You may find that view of democracy – that we all know so little we should refrain from using our voices – unbelievably cynical. But it taps into a backlash against endorsements that, in recent years, has taken a darker turn with the rise of QAnon and other conspiracy theories regarding the alleged perversions of Hollywood stars. During this year’s cycle, endorsements were often countered online by Trump supporters arguing that the celebrity in question would have been present at parties hosted by Diddy, the rapper and record executive who is now in jail charged with sex trafficking and racketeering.
By linking the two, and implying that liberal celebrities were in some way at least conscious of Diddy’s alleged crimes, they serve to undermine the whole power of celebrity itself, rebranding it from something glitzy and desirable to the face of evil.

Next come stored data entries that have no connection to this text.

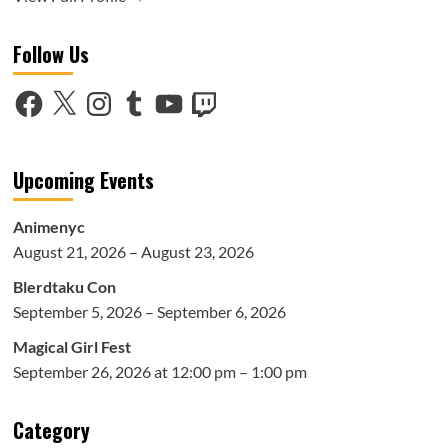
Follow Us
Facebook
X
Instagram
Tumblr
YouTube
Twitch
Upcoming Events
Animenyc
August 21, 2026 – August 23, 2026
Blerdtaku Con
September 5, 2026 – September 6, 2026
Magical Girl Fest
September 26, 2026 at 12:00 pm – 1:00 pm
Category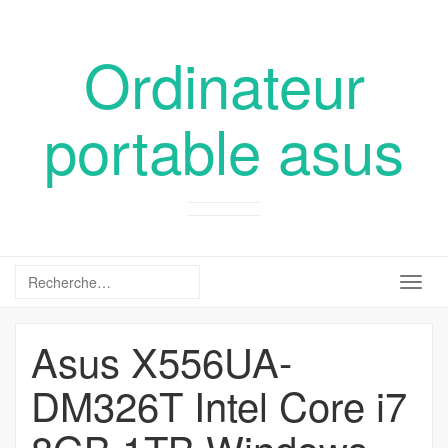
Ordinateur
portable asus
Togg
navig
Asus X556UA-
DM326T Intel Core i7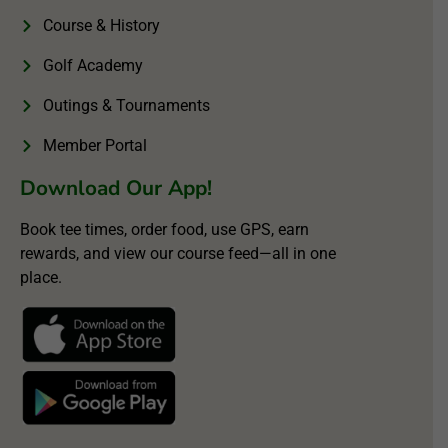
Course & History
Golf Academy
Outings & Tournaments
Member Portal
Download Our App!
Book tee times, order food, use GPS, earn
rewards, and view our course feed—all in one
place.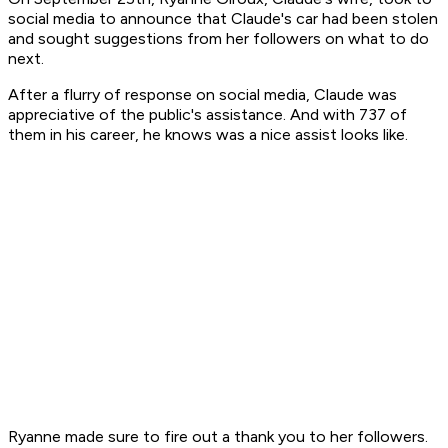
social media to announce that Claude's car had been stolen
and sought suggestions from her followers on what to do
next.
After a flurry of response on social media, Claude was
appreciative of the public's assistance. And with 737 of
them in his career, he knows was a nice assist looks like.
Ryanne made sure to fire out a thank you to her followers.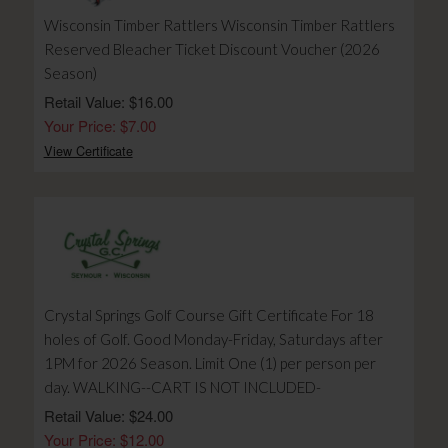
Wisconsin Timber Rattlers Wisconsin Timber Rattlers
Reserved Bleacher Ticket Discount Voucher (2026
Season)
Retail Value: $16.00
Your Price: $7.00
View Certificate
Crystal Springs Golf Course Gift Certificate For 18
holes of Golf. Good Monday-Friday, Saturdays after
1PM for 2026 Season. Limit One (1) per person per
day. WALKING--CART IS NOT INCLUDED-
Retail Value: $24.00
Your Price: $12.00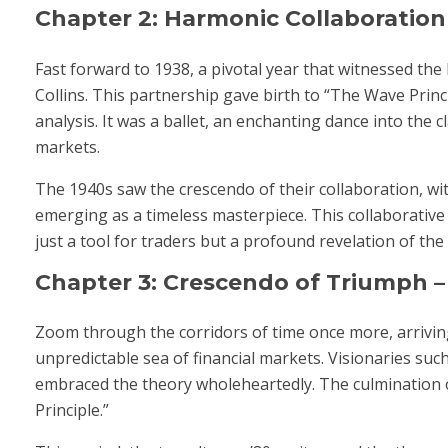
Chapter 2: Harmonic Collaboration –
Fast forward to 1938, a pivotal year that witnessed th
Collins. This partnership gave birth to “The Wave Prin
analysis. It was a ballet, an enchanting dance into the 
markets.
The 1940s saw the crescendo of their collaboration, wi
emerging as a timeless masterpiece. This collaborative 
just a tool for traders but a profound revelation of 
Chapter 3: Crescendo of Triumph – 
Zoom through the corridors of time once more, arriving
unpredictable sea of financial markets. Visionaries such
embraced the theory wholeheartedly. The culmination of
Principle.”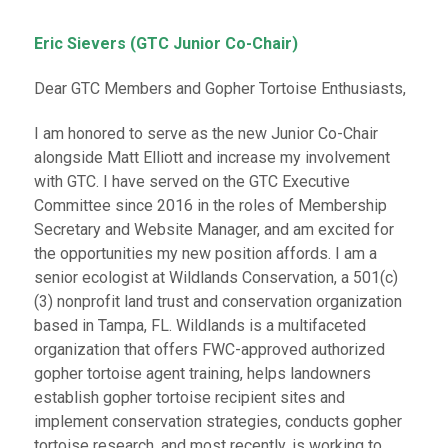
Eric Sievers (GTC Junior Co-Chair)
Dear GTC Members and Gopher Tortoise Enthusiasts,
I am honored to serve as the new Junior Co-Chair
alongside Matt Elliott and increase my involvement
with GTC. I have served on the GTC Executive
Committee since 2016 in the roles of Membership
Secretary and Website Manager, and am excited for
the opportunities my new position affords. I am a
senior ecologist at Wildlands Conservation, a 501(c)
(3) nonprofit land trust and conservation organization
based in Tampa, FL. Wildlands is a multifaceted
organization that offers FWC-approved authorized
gopher tortoise agent training, helps landowners
establish gopher tortoise recipient sites and
implement conservation strategies, conducts gopher
tortoise research, and most recently, is working to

But then conspiracy theories during elections are nothing new. “There will always be a segment of voters who mistrust celebrity and Hollywood and lean into conspiracy theories,” says Abramovitch.
Despite all this, nobody would be surprised to see politicians clambering for endorsements when the next election comes around. After all, there’s nothing to say they actively harmed Harris’s campaign – she may have done much worse without them. Even Maslon admits that “to have the most famous black female singer in the world not endorse Harris probably would have been a big negative, just by implication”.
Ultimately, Maslon says, there is really only one celebrity endorsement that has been shown to make a huge difference in US elections – and that’s when the candidate is already a celebrity. “And so they endorse themselves!” He cites George Murphy, the 1940s movie star who ran successfully to become the senator for California, paving the way for the likes of Ronald Reagan, Schwarzenegger and of course Trump. “It seems to happen a lot in the Republican party,” he says.
So if Swift or Beyoncé really want their celebrity star power to have an effect on the polls, perhaps they’ll have to ditch the endorsements and run for office themselves. Just not for the party they currently support.